RPA envisions a Greater Jamaica in 2040
Courtesy of ORG Permanent Modernity
By Naeisha Rose

The Regional Plan Association, an urban research and advocacy organization that creates plans to help improve the prosperity of the tri-state area, included the Greater Jamaica Development Corporation as a major source for its idealized view of Downtown Jamaica’s economy 22 years into the future.

The Greater Jamaica Development Corporation is an economic development group that dedicates itself to revitalizing the Downtown Jamaica area, and its plans for mixed-income affordable homes, reasonably priced hotels, a shopping district, better transportation and establishing the area as a global food hub was incorporated in the RPA’s 2040 vision for the region.

GJDC President Hope Knight was pleased that the RPA saw the economic development group’s $1 billion investment in Downtown Jamaica as a boon for the region.

“RPA’s recommendations dovetail with GJDC’s mission,” Knight said, “and provides validation from a highly respected organization that our economic development efforts with the public and private sectors are headed in the right direction.”

The RPA envisioned Jamaica with the potential to be an interconnected cultural and commercial mecca on par with Brooklyn and Manhattan, but with a more affordable and diverse local flair.

According to the RPA, the Jamaica of 2040 will have more of the same amenities of the other two boroughs, like theaters, art festivals, bike lanes, pedestrian greenways, and diverse mom and pop restaurants with food from around the world. It will also have a light industry (consumer production of small goods and products).

The research group saw a Jamaica that remained diverse, had affordable homes and low-cost hotels, and created jobs near an improved and linked subway, bus and airport system with help from GJDC.

GJDC’s plan to tie the expanded job growth with the expansion of John F. Kennedy International Airport was included with RPA’s development ideas for Jamaica.

RPA saw a future in which foot traffic at the expanded JFK doubled from 59 million in 2016 to 118 million, and the hotels being built by GJDC will become a major resource for job creation and economic sustainability.
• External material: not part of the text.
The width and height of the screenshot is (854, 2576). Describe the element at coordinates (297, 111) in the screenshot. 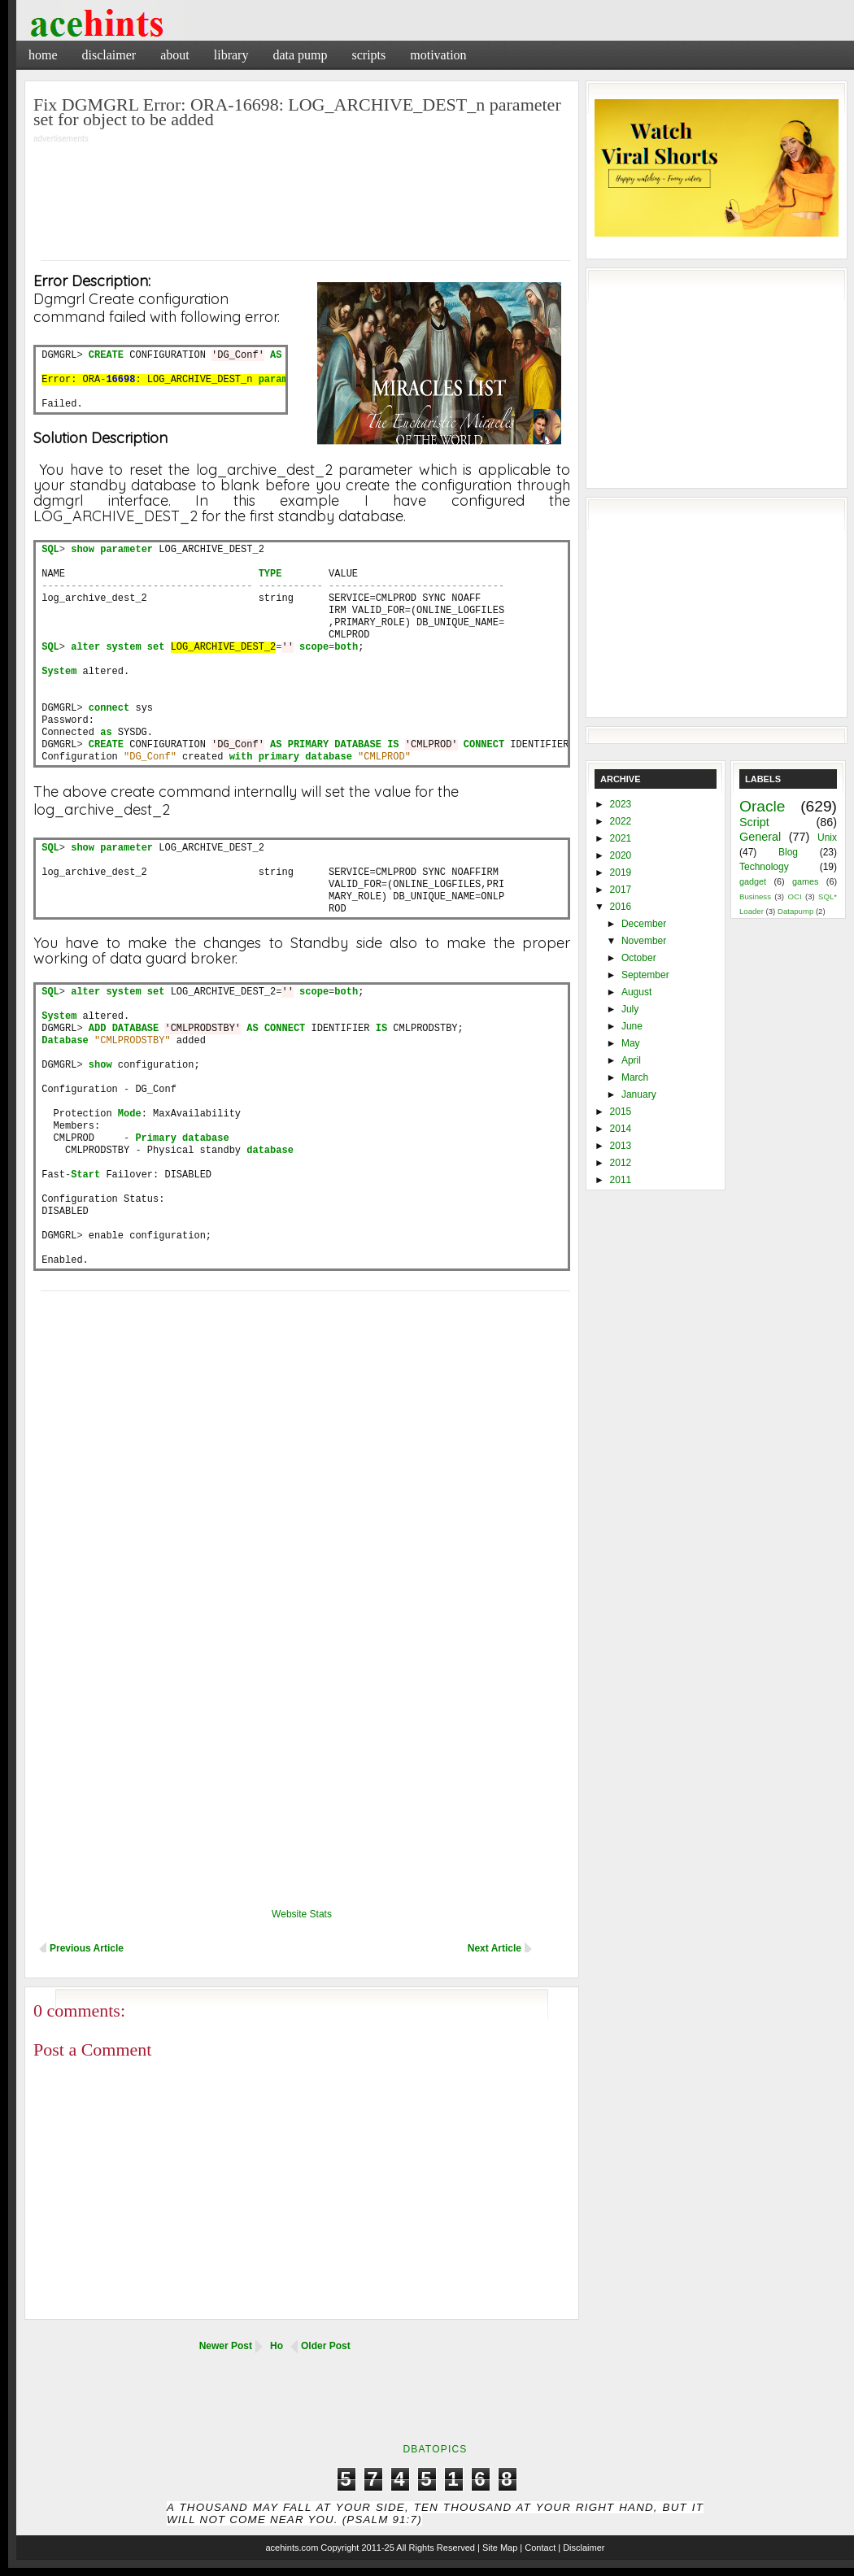

I see `Fix DGMGRL Error: ORA-16698: LOG_ARCHIVE_DEST_n parameter set for object to be added` at that location.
Instead of Jamaica residents and international travelers spending their money in Manhattan, their disposable income could be retained in the Downtown region with shopping centers GJDC has built, according to the advocacy group.

Preserving JFK’s terminals and runways to make way for freight facilities if the Aqueduct Racetrack was redeveloped for small goods manufacturing and distribution was seen as another basis for revenue for the RPA and GJDC.

The RPA saw GJDC’s plans to create mixed-income apartments that were affordable as a great way of retaining Jamaica’s diverse immigrant population, especially to help establish an international food hub with these people as potential small-business owners.

In the RPA’s view, “regional downtowns in the tri-state area can be developed, thrive and provide good jobs and affordable communities with policies that promote mixed-use development near transit services, maintain neighborhood diversity and improve the overall quality of life with safe streets and green spaces.”